Want to share your content on R-bloggers? click here if you have a blog, or here if you don't.
Last time when I read the paper “A General Regression Neural Network” by Donald Specht, it was exactly 10 years ago when I was in the graduate school. After reading again this week, I decided to code it out with SAS macros and make this excellent idea available for the SAS community.
The prototype of GRNN consists of 2 SAS macros, %grnn_learn() for the training of a GRNN and %grnn_pred() for the prediction with a GRNN. The famous Boston Housing dataset is used to test these two macros with the result compared with the outcome from the R implementation below. In this exercise, it is assumed that the smoothing parameter SIGMA is known and equal to 0.55 in order to simplify the case.

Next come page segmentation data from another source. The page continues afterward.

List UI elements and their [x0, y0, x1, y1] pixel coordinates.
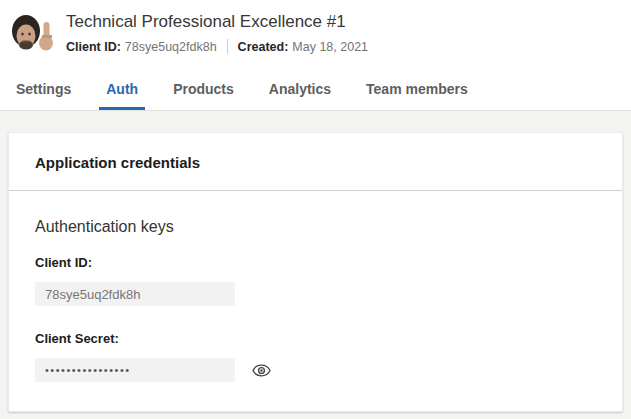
client-id-label: Client ID: — [35, 255, 596, 270]
client-id-meta-label: Client ID: — [66, 40, 121, 54]
eye-icon — [251, 361, 272, 380]
client-secret-input[interactable] — [35, 358, 235, 382]
tab-analytics[interactable]: Analytics — [262, 57, 338, 110]
avatar — [6, 9, 58, 57]
main-content: Application credentials Authentication k… — [0, 111, 631, 412]
client-secret-label: Client Secret: — [35, 331, 596, 346]
created-meta-label: Created: — [238, 40, 289, 54]
application-credentials-card: Application credentials Authentication k… — [8, 132, 623, 412]
app-meta: Client ID: 78sye5uq2fdk8h Created: May 1… — [66, 39, 368, 54]
reveal-secret-button[interactable] — [250, 360, 272, 380]
page-title: Technical Professional Excellence #1 — [66, 12, 368, 32]
tab-auth[interactable]: Auth — [99, 57, 145, 110]
app-header: Technical Professional Excellence #1 Cli… — [0, 0, 631, 111]
section-heading: Authentication keys — [35, 218, 596, 236]
tab-products[interactable]: Products — [166, 57, 241, 110]
client-id-meta-value: 78sye5uq2fdk8h — [125, 40, 217, 54]
tab-team-members[interactable]: Team members — [359, 57, 475, 110]
client-secret-field-group: Client Secret: — [35, 331, 596, 382]
created-meta-value: May 18, 2021 — [292, 40, 368, 54]
card-title: Application credentials — [9, 133, 622, 191]
tab-bar: Settings Auth Products Analytics Team me… — [0, 57, 631, 111]
person-thumbs-up-avatar — [6, 9, 58, 57]
meta-divider — [227, 39, 228, 54]
tab-settings[interactable]: Settings — [9, 57, 78, 110]
client-id-field-group: Client ID: — [35, 255, 596, 306]
client-id-input[interactable] — [35, 282, 235, 306]
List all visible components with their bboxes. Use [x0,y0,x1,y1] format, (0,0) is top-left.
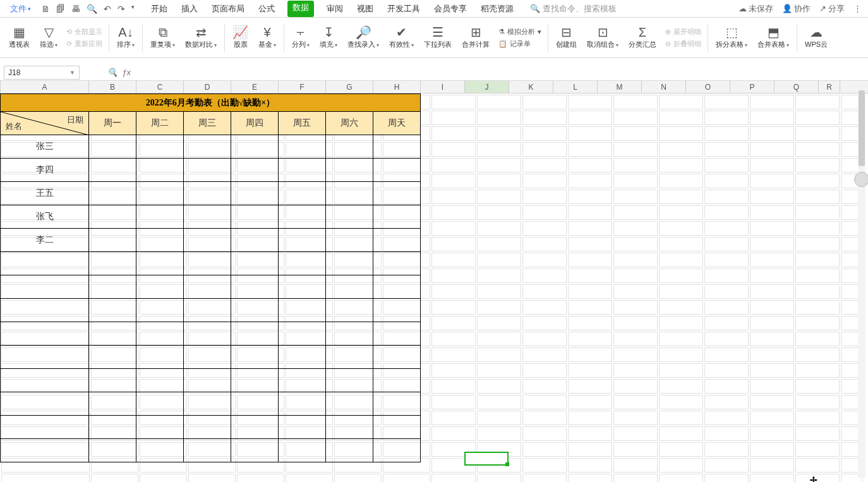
fund-button[interactable]: ¥基金▾ [253,20,281,56]
attendance-cell[interactable] [326,182,373,205]
attendance-cell[interactable] [136,369,184,392]
attendance-cell[interactable] [136,275,184,299]
column-O[interactable]: O [686,81,730,93]
column-D[interactable]: D [184,81,231,93]
attendance-cell[interactable] [279,182,326,205]
formula-bar[interactable] [136,66,868,80]
attendance-cell[interactable] [373,252,421,275]
attendance-cell[interactable] [184,135,231,159]
attendance-cell[interactable] [326,392,373,416]
name-box[interactable]: J18▼ [4,66,80,80]
column-Q[interactable]: Q [775,81,819,93]
attendance-cell[interactable] [279,135,326,159]
collapse-button[interactable]: ⊖折叠明细 [665,39,701,49]
name-cell[interactable] [1,346,89,369]
attendance-cell[interactable] [136,229,184,252]
column-P[interactable]: P [730,81,775,93]
column-M[interactable]: M [598,81,642,93]
attendance-cell[interactable] [184,322,231,346]
attendance-cell[interactable] [326,252,373,275]
column-G[interactable]: G [326,81,373,93]
attendance-cell[interactable] [184,346,231,369]
column-L[interactable]: L [553,81,598,93]
name-cell[interactable] [1,369,89,392]
attendance-cell[interactable] [373,159,421,182]
attendance-cell[interactable] [279,346,326,369]
attendance-cell[interactable] [231,205,279,229]
dropdown-button[interactable]: ☰下拉列表 [419,20,457,56]
attendance-cell[interactable] [326,159,373,182]
column-E[interactable]: E [231,81,279,93]
unsaved-indicator[interactable]: ☁未保存 [738,3,773,15]
compare-button[interactable]: ⇄数据对比▾ [180,20,222,56]
attendance-cell[interactable] [136,322,184,346]
attendance-cell[interactable] [89,392,136,416]
tab-review[interactable]: 审阅 [325,1,344,17]
tab-dev[interactable]: 开发工具 [386,1,421,17]
name-cell[interactable]: 李二 [1,229,89,252]
chevron-down-icon[interactable]: ▼ [69,69,75,76]
attendance-cell[interactable] [279,369,326,392]
coop-button[interactable]: 👤协作 [782,3,811,15]
attendance-cell[interactable] [184,252,231,275]
file-menu[interactable]: 文件▾ [6,3,35,15]
attendance-cell[interactable] [279,322,326,346]
vertical-scrollbar[interactable] [858,90,865,478]
wpscloud-button[interactable]: ☁WPS云 [800,20,833,56]
name-cell[interactable]: 王五 [1,182,89,205]
attendance-cell[interactable] [184,439,231,462]
attendance-cell[interactable] [89,346,136,369]
attendance-cell[interactable] [231,159,279,182]
attendance-cell[interactable] [231,182,279,205]
tab-formula[interactable]: 公式 [257,1,276,17]
print-icon[interactable]: 🖶 [71,4,80,14]
name-cell[interactable] [1,439,89,462]
attendance-cell[interactable] [136,346,184,369]
attendance-cell[interactable] [373,369,421,392]
attendance-cell[interactable] [326,135,373,159]
fx-label[interactable]: 🔍 ƒx [107,68,131,77]
attendance-cell[interactable] [279,392,326,416]
stock-button[interactable]: 📈股票 [227,20,253,56]
attendance-cell[interactable] [279,275,326,299]
undo-icon[interactable]: ↶ [104,4,111,14]
tab-layout[interactable]: 页面布局 [210,1,246,17]
subtotal-button[interactable]: Σ分类汇总 [624,20,661,56]
sort-button[interactable]: A↓排序▾ [112,20,140,56]
attendance-cell[interactable] [279,229,326,252]
name-cell[interactable] [1,275,89,299]
attendance-cell[interactable] [89,182,136,205]
mergeform-button[interactable]: ⬒合并表格▾ [752,20,794,56]
validation-button[interactable]: ✔有效性▾ [384,20,419,56]
column-B[interactable]: B [89,81,136,93]
attendance-cell[interactable] [136,135,184,159]
column-H[interactable]: H [373,81,421,93]
tab-view[interactable]: 视图 [356,1,375,17]
show-all-button[interactable]: ⟲全部显示 [66,27,102,37]
attendance-cell[interactable] [373,439,421,462]
attendance-cell[interactable] [231,252,279,275]
attendance-cell[interactable] [326,439,373,462]
save-icon[interactable]: 🗎 [41,4,50,14]
group-button[interactable]: ⊟创建组 [551,20,582,56]
attendance-cell[interactable] [326,229,373,252]
attendance-cell[interactable] [373,182,421,205]
column-headers[interactable]: ABCDEFGHIJKLMNOPQR [0,81,868,93]
name-cell[interactable]: 李四 [1,159,89,182]
saveas-icon[interactable]: 🗐 [56,4,65,14]
attendance-cell[interactable] [89,275,136,299]
consolidate-button[interactable]: ⊞合并计算 [457,20,495,56]
attendance-cell[interactable] [231,299,279,322]
attendance-cell[interactable] [184,392,231,416]
split-button[interactable]: ⫟分列▾ [287,20,315,56]
attendance-cell[interactable] [136,439,184,462]
attendance-cell[interactable] [326,275,373,299]
attendance-cell[interactable] [326,346,373,369]
attendance-cell[interactable] [89,299,136,322]
name-cell[interactable] [1,299,89,322]
find-entry-button[interactable]: 🔎查找录入▾ [342,20,384,56]
attendance-cell[interactable] [89,439,136,462]
avatar[interactable] [854,172,868,187]
tab-docer[interactable]: 稻壳资源 [479,1,515,17]
record-button[interactable]: 📋记录单 [498,39,541,49]
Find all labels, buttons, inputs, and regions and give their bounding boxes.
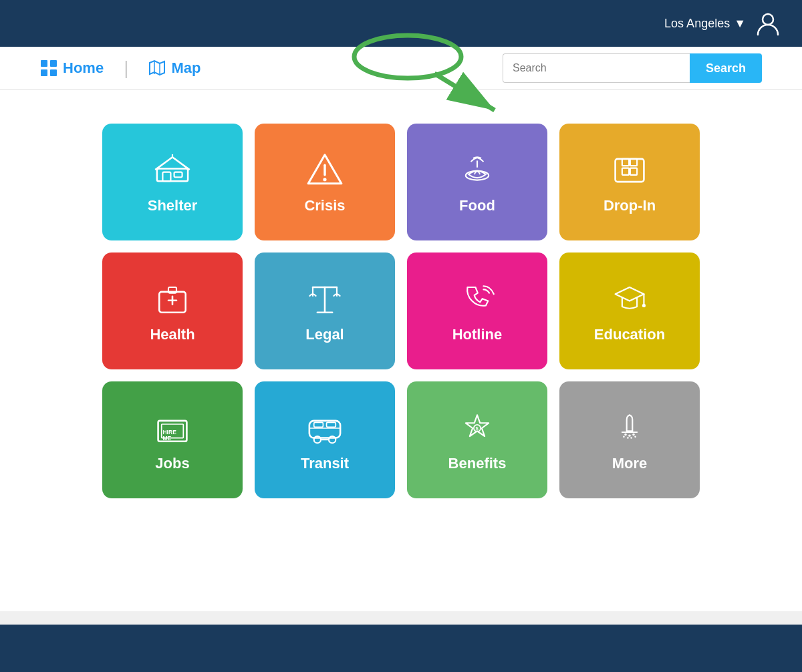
legal-icon	[305, 279, 345, 319]
svg-rect-7	[50, 69, 57, 76]
svg-text:ME: ME	[162, 435, 171, 442]
shelter-label: Shelter	[148, 197, 198, 214]
location-label: Los Angeles	[664, 17, 730, 31]
home-icon	[40, 59, 57, 77]
legal-tile[interactable]: Legal	[255, 253, 395, 369]
education-tile[interactable]: Education	[559, 253, 700, 369]
jobs-icon: HIRE ME	[152, 408, 192, 448]
dropin-icon	[610, 150, 650, 190]
svg-rect-11	[162, 172, 170, 181]
svg-rect-19	[622, 158, 629, 165]
nav-divider: |	[124, 57, 128, 79]
transit-label: Transit	[301, 455, 349, 472]
map-icon	[148, 59, 166, 77]
svg-point-52	[634, 436, 636, 438]
svg-rect-20	[630, 158, 637, 165]
more-icon	[610, 408, 650, 448]
svg-point-48	[624, 433, 626, 435]
svg-rect-43	[314, 422, 323, 427]
svg-point-53	[627, 437, 629, 439]
svg-point-54	[630, 437, 632, 439]
svg-point-3	[763, 14, 773, 25]
search-button[interactable]: Search	[690, 53, 762, 83]
nav-left: Home | Map	[40, 57, 200, 79]
home-nav-item[interactable]: Home	[40, 59, 104, 77]
svg-rect-5	[50, 60, 57, 67]
footer	[0, 625, 802, 672]
location-selector[interactable]: Los Angeles ▼	[664, 17, 746, 31]
more-label: More	[612, 455, 648, 472]
dropin-tile[interactable]: Drop-In	[559, 124, 700, 240]
benefits-icon: $	[457, 408, 497, 448]
shelter-tile[interactable]: Shelter	[102, 124, 243, 240]
svg-rect-6	[41, 69, 47, 76]
food-label: Food	[459, 197, 495, 214]
chevron-down-icon: ▼	[734, 17, 746, 31]
hotline-tile[interactable]: Hotline	[407, 253, 547, 369]
dropin-label: Drop-In	[604, 197, 656, 214]
svg-rect-12	[174, 172, 182, 177]
home-label: Home	[63, 59, 104, 77]
more-tile[interactable]: More	[559, 381, 700, 498]
top-bar-right: Los Angeles ▼	[664, 9, 782, 37]
svg-rect-22	[630, 168, 637, 174]
transit-icon	[305, 408, 345, 448]
svg-rect-4	[41, 60, 47, 67]
svg-point-33	[642, 303, 646, 307]
svg-text:$: $	[475, 426, 479, 432]
map-nav-item[interactable]: Map	[148, 59, 200, 77]
crisis-icon	[305, 150, 345, 190]
health-icon	[152, 279, 192, 319]
jobs-tile[interactable]: HIRE ME Jobs	[102, 381, 243, 498]
search-input[interactable]	[503, 53, 690, 83]
shelter-icon	[152, 150, 192, 190]
svg-point-49	[628, 434, 630, 436]
legal-label: Legal	[305, 326, 344, 343]
svg-rect-10	[157, 168, 188, 181]
crisis-label: Crisis	[304, 197, 345, 214]
svg-rect-44	[327, 422, 336, 427]
top-navigation-bar: Los Angeles ▼	[0, 0, 802, 47]
crisis-tile[interactable]: Crisis	[255, 124, 395, 240]
food-icon	[457, 150, 497, 190]
benefits-tile[interactable]: $ Benefits	[407, 381, 547, 498]
hotline-icon	[457, 279, 497, 319]
secondary-nav-bar: Home | Map Search	[0, 47, 802, 90]
main-content: Shelter Crisis Food	[0, 90, 802, 611]
svg-point-50	[632, 433, 634, 435]
education-icon	[610, 279, 650, 319]
health-tile[interactable]: Health	[102, 253, 243, 369]
benefits-label: Benefits	[448, 455, 507, 472]
jobs-label: Jobs	[155, 455, 189, 472]
education-label: Education	[594, 326, 665, 343]
search-area: Search	[503, 53, 762, 83]
food-tile[interactable]: Food	[407, 124, 547, 240]
svg-point-51	[623, 436, 625, 438]
transit-tile[interactable]: Transit	[255, 381, 395, 498]
hotline-label: Hotline	[452, 326, 503, 343]
map-label: Map	[171, 59, 200, 77]
svg-point-15	[323, 178, 326, 181]
health-label: Health	[150, 326, 194, 343]
profile-icon[interactable]	[754, 9, 782, 37]
category-grid: Shelter Crisis Food	[40, 124, 762, 498]
svg-rect-21	[622, 168, 629, 174]
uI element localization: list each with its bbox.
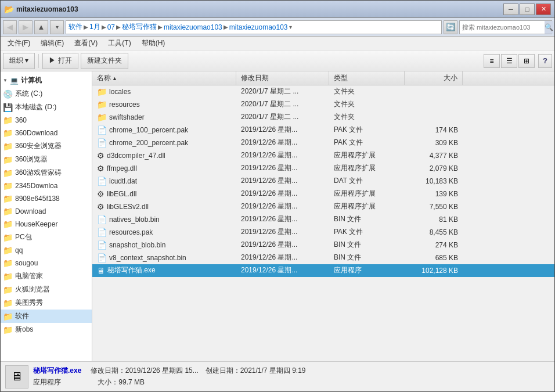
sidebar-item-local-d[interactable]: 💾 本地磁盘 (D:) (1, 100, 92, 114)
sidebar-item-sougou[interactable]: 📁 sougou (1, 257, 92, 269)
view-toggle-button[interactable]: ≡ (484, 54, 500, 68)
status-size: 大小：99.7 MB (63, 378, 145, 386)
file-date-cell: 2020/1/7 星期二 ... (236, 98, 329, 110)
maximize-button[interactable]: □ (520, 3, 535, 15)
sidebar-item-label: PC包 (15, 232, 32, 242)
status-text: 秘塔写作猫.exe 修改日期：2019/12/26 星期四 15... 创建日期… (33, 365, 550, 387)
breadcrumb-item[interactable]: 07 (107, 23, 115, 31)
table-row[interactable]: 📁 locales 2020/1/7 星期二 ... 文件夹 (92, 85, 554, 98)
table-row[interactable]: 📁 swiftshader 2020/1/7 星期二 ... 文件夹 (92, 111, 554, 124)
menu-view[interactable]: 查看(V) (70, 37, 102, 49)
table-row[interactable]: 📄 chrome_200_percent.pak 2019/12/26 星期..… (92, 136, 554, 149)
menu-file[interactable]: 文件(F) (3, 37, 35, 49)
col-header-size[interactable]: 大小 (405, 71, 463, 85)
view-list-button[interactable]: ☰ (501, 54, 517, 68)
col-header-date[interactable]: 修改日期 (236, 71, 329, 85)
address-bar-area: ◀ ▶ ▲ ▾ 软件 ▶ 1月 ▶ 07 ▶ 秘塔写作猫 ▶ mitaxiezu… (1, 18, 554, 37)
computer-icon: 💻 (10, 77, 19, 85)
breadcrumb-item[interactable]: 1月 (89, 22, 100, 32)
sidebar-item-2345[interactable]: 📁 2345Downloa (1, 179, 92, 192)
sidebar-item-pc-mgr[interactable]: 📁 电脑管家 (1, 269, 92, 283)
sidebar-item-label: 360Download (15, 129, 57, 137)
sidebar-item-system-c[interactable]: 💿 系统 (C:) (1, 87, 92, 100)
file-size-cell (405, 85, 463, 98)
file-type-cell: PAK 文件 (329, 226, 405, 238)
up-button[interactable]: ▲ (34, 20, 48, 34)
table-row[interactable]: 📄 snapshot_blob.bin 2019/12/26 星期... BIN… (92, 239, 554, 251)
sidebar-item-label: 美图秀秀 (15, 298, 43, 308)
sidebar-item-label: 系统 (C:) (15, 89, 42, 99)
breadcrumb-item[interactable]: mitaxiezuomao103 (164, 23, 222, 31)
breadcrumb-bar[interactable]: 软件 ▶ 1月 ▶ 07 ▶ 秘塔写作猫 ▶ mitaxiezuomao103 … (66, 20, 442, 34)
table-row[interactable]: 📄 chrome_100_percent.pak 2019/12/26 星期..… (92, 124, 554, 136)
breadcrumb-item[interactable]: 软件 (69, 22, 82, 32)
table-row[interactable]: ⚙ d3dcompiler_47.dll 2019/12/26 星期... 应用… (92, 149, 554, 162)
file-date-cell: 2019/12/26 星期... (236, 226, 329, 238)
file-name-cell: ⚙ d3dcompiler_47.dll (92, 149, 236, 161)
menu-help[interactable]: 帮助(H) (137, 37, 170, 49)
close-button[interactable]: ✕ (536, 3, 551, 15)
file-type-cell: 应用程序扩展 (329, 149, 405, 161)
title-bar-controls: ─ □ ✕ (503, 3, 551, 15)
file-date-cell: 2019/12/26 星期... (236, 124, 329, 136)
sidebar-item-8908e[interactable]: 📁 8908e645f138 (1, 192, 92, 205)
breadcrumb-item[interactable]: mitaxiezuomao103 (229, 23, 288, 31)
help-button[interactable]: ? (538, 54, 552, 68)
table-row[interactable]: 📄 v8_context_snapshot.bin 2019/12/26 星期.… (92, 251, 554, 264)
folder-icon: 📁 (3, 233, 13, 242)
table-row[interactable]: ⚙ libGLESv2.dll 2019/12/26 星期... 应用程序扩展 … (92, 200, 554, 213)
open-button[interactable]: ▶ 打开 (42, 53, 78, 69)
breadcrumb-item[interactable]: 秘塔写作猫 (122, 22, 157, 32)
table-row[interactable]: ⚙ libEGL.dll 2019/12/26 星期... 应用程序扩展 139… (92, 188, 554, 200)
back-button[interactable]: ◀ (3, 20, 17, 34)
folder-icon: 📁 (3, 220, 13, 229)
file-type-cell: BIN 文件 (329, 213, 405, 225)
file-icon: 📄 (97, 228, 107, 237)
sidebar-item-download[interactable]: 📁 Download (1, 205, 92, 218)
refresh-button[interactable]: 🔄 (444, 20, 457, 34)
sidebar-item-qq[interactable]: 📁 qq (1, 244, 92, 257)
column-header: 名称 ▲ 修改日期 类型 大小 (92, 71, 554, 85)
sidebar-item-360game[interactable]: 📁 360游戏管家碍 (1, 166, 92, 179)
new-folder-button[interactable]: 新建文件夹 (81, 53, 128, 69)
file-size-cell: 139 KB (405, 188, 463, 200)
open-label: ▶ 打开 (49, 56, 71, 66)
sidebar-item-newobs[interactable]: 📁 新obs (1, 323, 92, 336)
sidebar-item-pc-bag[interactable]: 📁 PC包 (1, 231, 92, 244)
sidebar-item-firefox[interactable]: 📁 火狐浏览器 (1, 283, 92, 296)
table-row[interactable]: ⚙ ffmpeg.dll 2019/12/26 星期... 应用程序扩展 2,0… (92, 162, 554, 175)
sidebar-item-360safe[interactable]: 📁 360安全浏览器 (1, 139, 92, 153)
table-row[interactable]: 🖥 秘塔写作猫.exe 2019/12/26 星期... 应用程序 102,12… (92, 264, 554, 277)
sidebar-section-header[interactable]: ▼ 💻 计算机 (1, 74, 92, 87)
sidebar-item-label: 新obs (15, 325, 33, 335)
minimize-button[interactable]: ─ (503, 3, 518, 15)
folder-icon: 📁 (3, 194, 13, 203)
sidebar-item-software[interactable]: 📁 软件 (1, 310, 92, 323)
table-row[interactable]: 📄 natives_blob.bin 2019/12/26 星期... BIN … (92, 213, 554, 226)
table-row[interactable]: 📁 resources 2020/1/7 星期二 ... 文件夹 (92, 98, 554, 111)
sidebar-item-label: 本地磁盘 (D:) (15, 102, 56, 112)
menu-edit[interactable]: 编辑(E) (36, 37, 69, 49)
recent-button[interactable]: ▾ (50, 20, 64, 34)
table-row[interactable]: 📄 icudtl.dat 2019/12/26 星期... DAT 文件 10,… (92, 175, 554, 188)
file-icon: ⚙ (97, 189, 104, 199)
file-size-cell (405, 111, 463, 123)
forward-button[interactable]: ▶ (19, 20, 33, 34)
menu-tools[interactable]: 工具(T) (103, 37, 135, 49)
sidebar-item-meitu[interactable]: 📁 美图秀秀 (1, 296, 92, 310)
organize-button[interactable]: 组织 ▾ (3, 53, 35, 69)
folder-icon: 📁 (3, 272, 13, 281)
file-icon: ⚙ (97, 151, 104, 160)
sidebar-item-housekeeper[interactable]: 📁 HouseKeeper (1, 218, 92, 231)
search-icon-button[interactable]: 🔍 (545, 21, 553, 34)
view-details-button[interactable]: ⊞ (518, 54, 535, 68)
sidebar-item-360[interactable]: 📁 360 (1, 114, 92, 127)
search-input[interactable] (460, 24, 545, 31)
table-row[interactable]: 📄 resources.pak 2019/12/26 星期... PAK 文件 … (92, 226, 554, 239)
col-header-name[interactable]: 名称 ▲ (92, 71, 236, 85)
file-date-cell: 2019/12/26 星期... (236, 200, 329, 213)
file-icon: 📄 (97, 240, 107, 250)
col-header-type[interactable]: 类型 (329, 71, 405, 85)
sidebar-item-360browser[interactable]: 📁 360浏览器 (1, 153, 92, 166)
sidebar-item-360download[interactable]: 📁 360Download (1, 127, 92, 139)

pkgs <- c('MASS', 'doParallel', 'foreach', 'grnn')
lapply(pkgs, require, character.only = T)
registerDoParallel(cores = 8)
data(Boston)
X <- Boston[-14]
st.X <- scale(X)
Y <- Boston[14]
boston <- data.frame(st.X, Y)
pred_grnn <- function(x, nn){
xlst <- split(x, 1:nrow(x))
pred <- foreach(i = xlst, .combine = rbind) %dopar% {
data.frame(pred = guess(nn, as.matrix(i)), i, row.names = NULL)
}
}
grnn <- smooth(learn(boston, variable.column = ncol(boston)), sigma = 0.55)
pred_grnn <- pred_grnn(boston[, -ncol(boston)], grnn)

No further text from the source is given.